Job Management REST API

1. Introduction

This document describes the REST API provided by GATE Cloud to configure and control annotation jobs. General information about GATE Cloud REST APIs can be found on this page. The available API calls break down into several groups:

  • General information
    • List all jobs
    • Basic job details (name, pipeline details and pricing)
  • Input sources
    • List configured input sources
    • Add/delete input definitions
  • Output configuration
    • List configured output definitions
    • Add/delete output definitions
  • Job control
    • Start job execution
    • Monitor execution progress
    • Abort a misconfigured job
    • Resume a suspended job
  • Results
    • Download job results and execution reports

These APIs are explained in detail in the following sections.

2. List all jobs

GET https://cloud.gate.ac.uk/api/job

Request a summary of all jobs owned by the authenticating user.

Query string parameters

  • state (optional) show only jobs in a particular state or states (RESERVED, READY, ACTIVE, COMPLETED, DELETED, SUSPENDED). If omitted, default is to list RESERVED, READY, ACTIVE and COMPLETED jobs.

Example: https://cloud.gate.ac.uk/api/job?state=ACTIVE&state=SUSPENDED would list ACTIVE and SUSPENDED jobs only.

Response format

XML JSON
<jobs>
  <job>
    <url>https://cloud.gate.ac.uk/api/job/132</url>
    <state>ACTIVE</state>
  </job>
  ...
</jobs>
[
  {
    "url":"https://cloud.gate.ac.uk/api/job/132",
    "state":"ACTIVE"
  },
  ...
]

The url can be queried to get more details about a specific job.

3. Job details

3.1. Query job details

GET https://cloud.gate.ac.uk/api/job/{jobID}

Get basic details for a job. This does not include the job's application, input or output specifications, which are available through separate calls.

Response format

XML JSON
<job>
  <key>value</key>
  ...
  <price setup="0" hour="0.8" mib="0" />
</job>
{
  "key":"value",
  ...
  "price":{
    "setup":0, "hour":0.8, "mib":0
  }
}
Key Value
id The job identifier
name The job name
uuid Randomly-generated UUID used as part of the path when storing job files in S3
state

The job state (ACTIVE, COMPLETED, etc., see above)

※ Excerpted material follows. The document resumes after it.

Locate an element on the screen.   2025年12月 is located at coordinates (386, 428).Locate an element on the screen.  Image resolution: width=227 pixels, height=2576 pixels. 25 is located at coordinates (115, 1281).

price The one-off setup price and price per processing hour/MiB of data for this job
dateCreated Date and time when the job was first created
dateCompleted,
resultsAvailableUntil
If the job state is COMPLETED, the date and time when it finished and the date until which the results will be available for download
resultBundle

If the job state is COMPLETED, an API URL that can be used to access the data bundle containing the job's results

timeUsed,
timeCharged
If the job has been started, how much processing time has so far been used/charged for
bytesUsed,
bytesCharged
If the job has been started, how much data has so far been processed/charged for
applicationFixed,
inputsFixed
true if this job has a fixed application location or input corpus, omitted otherwise

3.2. Update job details

POST https://cloud.gate.ac.uk/api/job/{jobID}

Modify the job details. Currently the only modifiable "detail" is the job name.

Request format

XML JSON
<job>
  <name>New name</name>
</job>
{
  "name":"New name"
}

Response

Exactly as for the GET case above.

4. The application to be run

GATE Cloud annotation jobs work by running a GATE application over your documents on the cloud. The application is provided as a ZIP package, such as would be created by the "Export for GATE Cloud" option in GATE Developer. Custom annotation jobs allow you to provide your own application, marketplace jobs allow you to run an application provided by a third party.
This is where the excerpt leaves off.